È pacifica la sussistenza dell'aggravante della premeditazione in presenza di due presupposti: "uno di natura cronologica, costituito da un apprezzabile lasso di tempo fra l'insorgenza del proposito criminoso e la attuazione di esso e l'altro di carattere ideologico, consistente nelle ferma risoluzione criminosa perdurante nell'animo dell'agente, senza soluzioni di continuità, fino alla commissione del crimine".

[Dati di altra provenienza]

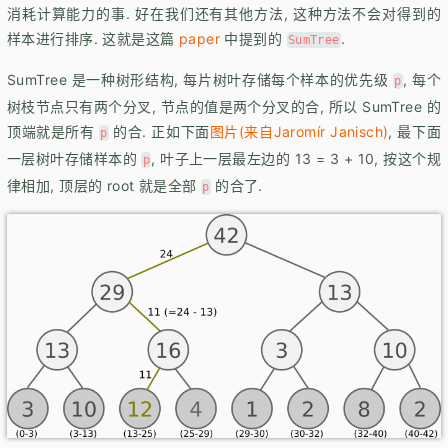
消耗计算能力的事. 好在我们还有其他方法, 这种方法不会对得到的
样本进行排序. 这就是这篇
paper
中提到的
.
SumTree
SumTree 是一种树形结构, 每片树叶存储每个样本的优先级
, 每个
p
树枝节点只有两个分叉, 节点的值是两个分叉的合, 所以 SumTree 的
顶端就是所有
的合. 正如下面
图片(来自Jaromír Janisch)
, 最下面
p
一层树叶存储样本的
, 叶子上一层最左边的 13 = 3 + 10, 按这个规
p
律相加, 顶层的 root 就是全部
的合了.
p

Così ha statuito la prima sezione penale della Corte di Cassazione, con sentenza n. 28795 del 3 luglio scorso, in una vicenda riguardante un uomo condannato a 9 anni e 8 mesi di reclusione per il delitto di tentato omicidio, aggravato dalla premeditazione, commesso in danno di una vicina di casa. L'imputato si era invaghito della donna, sposata con figli, e le aveva proposto di fuggire insieme e poi, non avendo questa accettato, di morire insieme. La donna si era rifiutata e l'uomo una mattina si era introdotto nella sua casa, mediante effrazione di una finestra, armato di un machete minacciando di ucciderla se non fosse fuggita con lui. Al rifiuto ulteriore della donna, l'uomo aveva reagito colpendola ripetutamente e provocandole lesioni gravissime, tali da metterla in pericolo di vita.

Condannato in primo e in secondo grado, l'uomo ricorreva per Cassazione chiedendo l'annullamento della sentenza della Corte d'Appello per l'erronea applicazione dell'aggravante della premeditazione.

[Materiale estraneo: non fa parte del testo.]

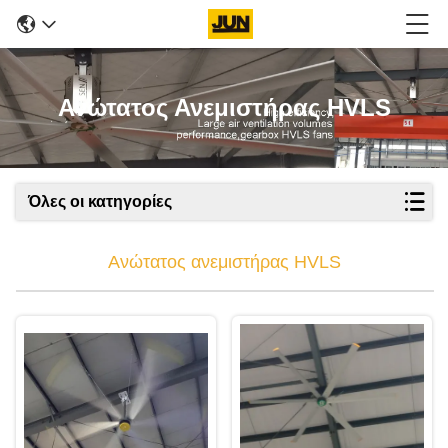
Ανώτατος Ανεμιστήρας HVLS
Όλες οι κατηγορίες
Ανώτατος ανεμιστήρας HVLS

Per la S.C., invece, non vi è dubbio sul delitto premeditato, ritenendo realizzato il primo e il più indicativo degli elementi della premeditazione, il requisito cronologico, che si concreta "in un intervallo temporale in cui l'agente potrebbe riflettere ed eventualmente recedere dal proposito criminoso - e che denota - ove tale recesso non si sia verificato, una particolare intensità di dolo che si traduce in una fredda e perdurante determinazione a commettere il reato, nel che si sostanzia l'altro degli elementi costitutivi dell'aggravante. Ne consegue che detti elementi si integrano e si arricchiscono reciprocamente e ad entrambi occorre guardare per decidere se sussista la circostanza aggravante di cui all'art. 577, comma primo n. 3, c.p.".

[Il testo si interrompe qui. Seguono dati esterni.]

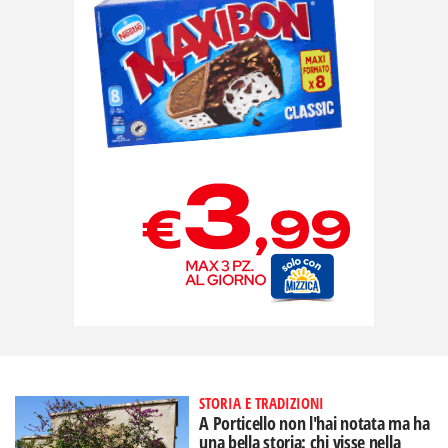
STORIA E TRADIZIONI
A Porticello non l'hai notata ma ha
una bella storia: chi visse nella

Né vale ad escludere l'aggravante, secondo la Cassazione, il fatto che la decisione di uccidere, nel caso di specie, fosse condizionata alla risposta che l'amante avrebbe dato all'invito dell'imputato

a fuggire con lui, poiché è principio pacifico in giurisprudenza che "sussiste l'aggravante della premeditazione anche quando l'agente abbia risolutivamente condizionato il proposito criminoso al mancato verificarsi di un determinato evento ad opera della vittima".

Pertanto, la Corte ha rigettato il ricorso, condannando il ricorrente al pagamento delle spese processuali.